-- Material provided follows --

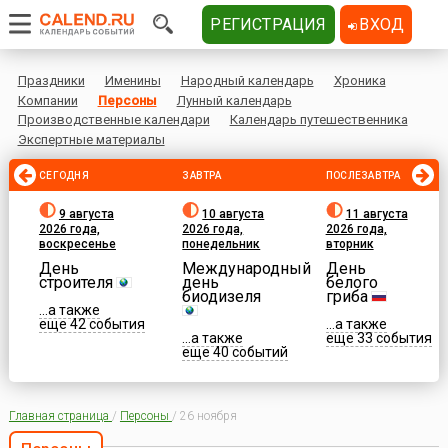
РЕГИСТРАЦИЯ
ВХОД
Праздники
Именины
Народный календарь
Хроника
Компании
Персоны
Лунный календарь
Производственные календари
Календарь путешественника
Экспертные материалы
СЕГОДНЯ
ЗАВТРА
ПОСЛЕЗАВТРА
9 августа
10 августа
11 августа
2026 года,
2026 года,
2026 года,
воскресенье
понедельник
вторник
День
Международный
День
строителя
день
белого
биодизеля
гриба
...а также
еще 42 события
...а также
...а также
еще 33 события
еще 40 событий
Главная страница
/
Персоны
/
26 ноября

-- Material provided concluded --
-- Material provided follows --

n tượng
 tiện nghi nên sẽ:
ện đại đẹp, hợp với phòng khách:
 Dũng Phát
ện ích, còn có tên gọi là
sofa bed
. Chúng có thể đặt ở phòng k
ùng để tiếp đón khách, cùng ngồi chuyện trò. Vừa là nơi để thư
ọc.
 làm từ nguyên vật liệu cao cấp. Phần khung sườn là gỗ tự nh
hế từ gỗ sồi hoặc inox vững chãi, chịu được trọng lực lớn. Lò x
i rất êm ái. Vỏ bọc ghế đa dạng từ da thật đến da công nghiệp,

-- Material provided concluded --
-- Material provided follows --

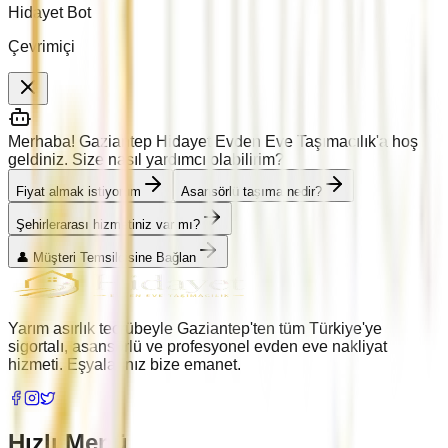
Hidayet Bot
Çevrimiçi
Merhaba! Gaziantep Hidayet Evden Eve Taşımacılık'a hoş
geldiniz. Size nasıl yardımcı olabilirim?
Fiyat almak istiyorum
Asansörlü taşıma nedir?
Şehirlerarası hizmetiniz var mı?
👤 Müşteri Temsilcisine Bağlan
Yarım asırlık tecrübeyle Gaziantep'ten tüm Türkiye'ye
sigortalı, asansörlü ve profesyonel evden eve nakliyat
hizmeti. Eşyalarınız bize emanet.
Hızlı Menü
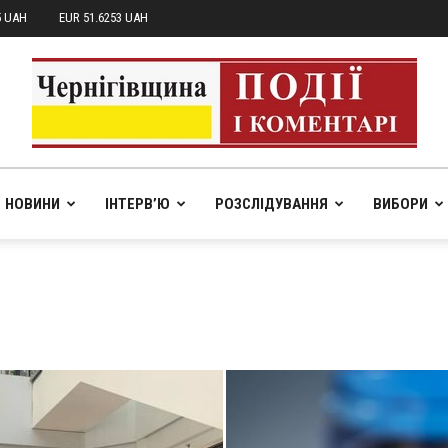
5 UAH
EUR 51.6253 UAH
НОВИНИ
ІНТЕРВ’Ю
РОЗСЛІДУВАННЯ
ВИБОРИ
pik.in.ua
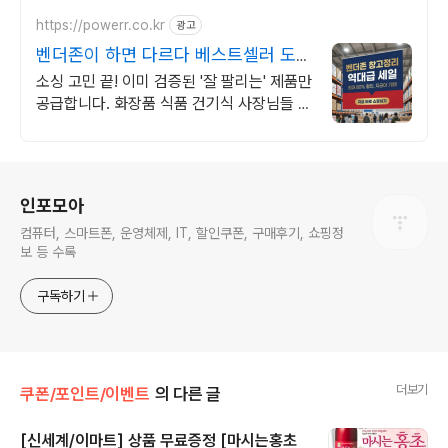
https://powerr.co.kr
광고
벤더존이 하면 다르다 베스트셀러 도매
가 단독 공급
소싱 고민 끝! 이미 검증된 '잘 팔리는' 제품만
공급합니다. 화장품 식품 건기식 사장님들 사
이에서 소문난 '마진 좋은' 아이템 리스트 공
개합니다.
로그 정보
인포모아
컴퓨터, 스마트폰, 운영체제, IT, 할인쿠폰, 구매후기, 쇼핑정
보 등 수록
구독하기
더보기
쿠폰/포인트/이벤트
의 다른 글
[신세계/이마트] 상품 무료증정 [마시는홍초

-- Material provided concluded --

What this task involves: Find the word "Gaziantep" in the entries above. Copy every line that has it.

Expected output:
Merhaba! Gaziantep Hidayet Evden Eve Taşımacılık'a hoş
Yarım asırlık tecrübeyle Gaziantep'ten tüm Türkiye'ye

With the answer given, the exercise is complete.